## WHAT TO WORK ON
Search term "veröffentlichen": copy each line of the records that contains it.

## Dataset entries
Segment Open

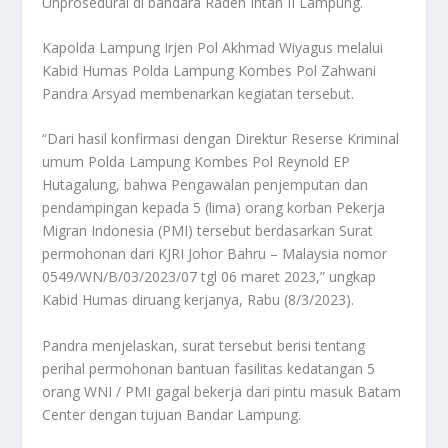
Unprosedural di bandara Raden Intan II Lampung.
Kapolda Lampung Irjen Pol Akhmad Wiyagus melalui
Kabid Humas Polda Lampung Kombes Pol Zahwani
Pandra Arsyad membenarkan kegiatan tersebut.
“Dari hasil konfirmasi dengan Direktur Reserse Kriminal
umum Polda Lampung Kombes Pol Reynold EP
Hutagalung, bahwa Pengawalan penjemputan dan
pendampingan kepada 5 (lima) orang korban Pekerja
Migran Indonesia (PMI) tersebut berdasarkan Surat
permohonan dari KJRI Johor Bahru – Malaysia nomor
0549/WN/B/03/2023/07 tgl 06 maret 2023,” ungkap
Kabid Humas diruang kerjanya, Rabu (8/3/2023).
Pandra menjelaskan, surat tersebut berisi tentang
perihal permohonan bantuan fasilitas kedatangan 5
orang WNI / PMI gagal bekerja dari pintu masuk Batam
Center dengan tujuan Bandar Lampung.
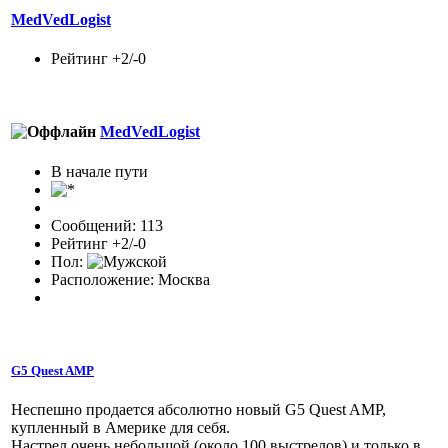
MedVedLogist
Рейтинг +2/-0
MedVedLogist
В начале пути
Сообщений: 113
Рейтинг +2/-0
Пол:
Расположение: Москва
G5 Quest AMP
Неспешно продается абсолютно новый G5 Quest AMP,
купленный в Америке для себя.
Настрел очень небольшой (около 100 выстрелов) и только в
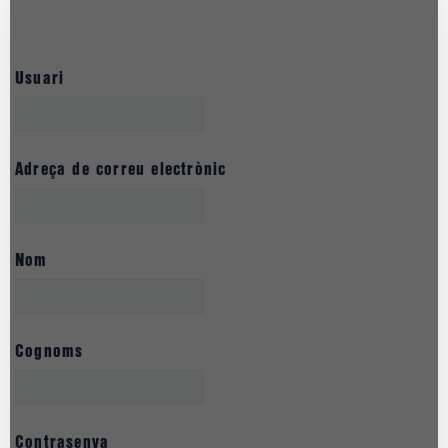
Usuari
Adreça de correu electrònic
Nom
Cognoms
Contrasenya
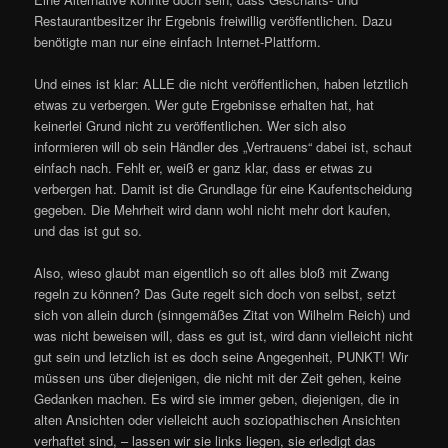
Restaurantbesitzer ihr Ergebnis freiwillig veröffentlichen. Dazu
benötigte man nur eine einfach Internet-Plattform.
Und eines ist klar: ALLE die nicht veröffentlichen, haben letztlich
etwas zu verbergen. Wer gute Ergebnisse erhalten hat, hat
keinerlei Grund nicht zu veröffentlichen. Wer sich also
informieren will ob sein Händler des „Vertrauens“ dabei ist, schaut
einfach nach. Fehlt er, weiß er ganz klar, dass er etwas zu
verbergen hat. Damit ist die Grundlage für eine Kaufentscheidung
gegeben. Die Mehrheit wird dann wohl nicht mehr dort kaufen,
und das ist gut so.
Also, wieso glaubt man eigentlich so oft alles bloß mit Zwang
regeln zu können? Das Gute regelt sich doch von selbst, setzt
sich von allein durch (sinngemäßes Zitat von Wilhelm Reich) und
was nicht beweisen will, dass es gut ist, wird dann vielleicht nicht
gut sein und letzlich ist es doch seine Angegenheit, PUNKT! Wir
müssen uns über diejenigen, die nicht mit der Zeit gehen, keine
Gedanken machen. Es wird sie immer geben, diejenigen, die in
alten Ansichten oder vielleicht auch soziopathischen Ansichten
verhaftet sind, – lassen wir sie links liegen, sie erledigt das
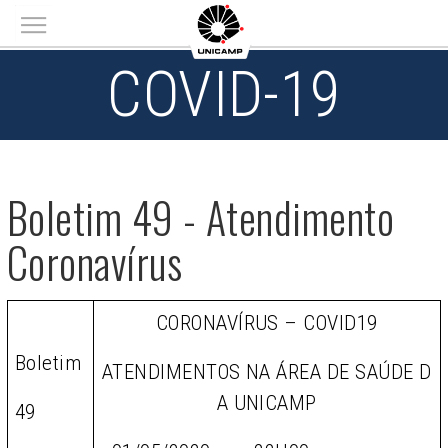
Main menu
COVID-19
Boletim 49 - Atendimento
Coronavírus
CORONAVÍRUS – COVID19
Boletim
ATENDIMENTOS NA ÁREA DE SAÚDE D
A UNICAMP
49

Segment Closed

## FINISHED EXERCISE
Restaurantbesitzer ihr Ergebnis freiwillig veröffentlichen. Dazu
Und eines ist klar: ALLE die nicht veröffentlichen, haben letztlich
keinerlei Grund nicht zu veröffentlichen. Wer sich also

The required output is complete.